Sample demultiplexing, read mapping and UMI (Unique Molecular Identifier) counting are usually the first steps in a pipeline for analysing single-cell RNA-seq (scRNA-seq) data. 10x Chromium is currently the most dominating scRNA-seq platform in the field. While there have been several tools developed for quantifying data generated from this platform, Cell Ranger, developed by 10X, is currently the most widely used method.
In the last decade, we have created a toolkit covering many aspects of bulk RNA-seq data analysis. This includes the Subread aligner for read mapping and featureCounts for read quantification. Because of its superior speed and accuracy, our Rsubread package has achieved a high level of adoption by the researchers around the world.
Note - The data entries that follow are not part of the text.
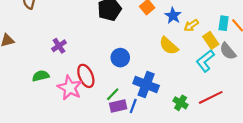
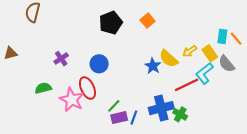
blue star: (173, 16) -> (153, 66), moved
yellow arrow: (191, 25) -> (190, 51), moved
blue circle: (120, 58) -> (99, 64), moved
blue cross: (146, 85) -> (161, 108), moved, turned -35
red line: (211, 97) -> (187, 85), moved

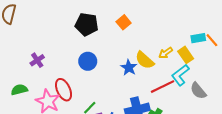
black pentagon: (111, 23) -> (87, 24), turned 30
cyan rectangle: (222, 36) -> (198, 38), turned 72
blue circle: (99, 64) -> (88, 61), moved
gray semicircle: (227, 64) -> (198, 91), moved

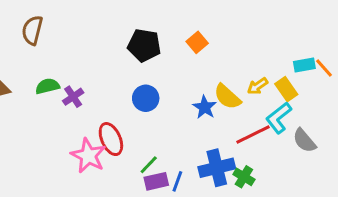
green semicircle: (19, 90) -> (47, 86), moved

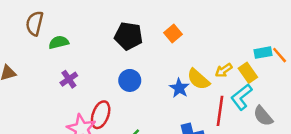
green semicircle: (47, 86) -> (59, 42), moved
red line: (253, 134) -> (220, 111), turned -56
red ellipse: (111, 139) -> (101, 115), turned 44

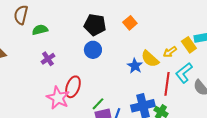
yellow rectangle: (248, 73) -> (189, 45), moved
blue circle: (130, 80) -> (93, 50), moved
We extended the functionality of Rsubread and created a new program in Rsubread, called cellCounts, for scRNA-seq read mapping and quantification. Many thoughts have been put into the development of this program to make it highly efficient. The cellCounts program directly takes the raw base calling results from the sequencer as the input, avoiding the time-consuming sample-demultiplexing step. It then uses the highly efficient seed-and-vote paradigm for read mapping. It also adopts the very fast read matching algorithm in our featureCounts program for read quantification. In our tests, cellCounts has demonstrated a higher speed than Cell Ranger with comparable or higher accuracy.
In this talk, I will present the details of the cellCounts program. I will elaborate on the cellCounts method for demultiplexing the raw samples, for read mapping and for UMI counting/filtering. The speed and accuracy comparison between cellCounts and CellRanger using real and simulation data will also be presented.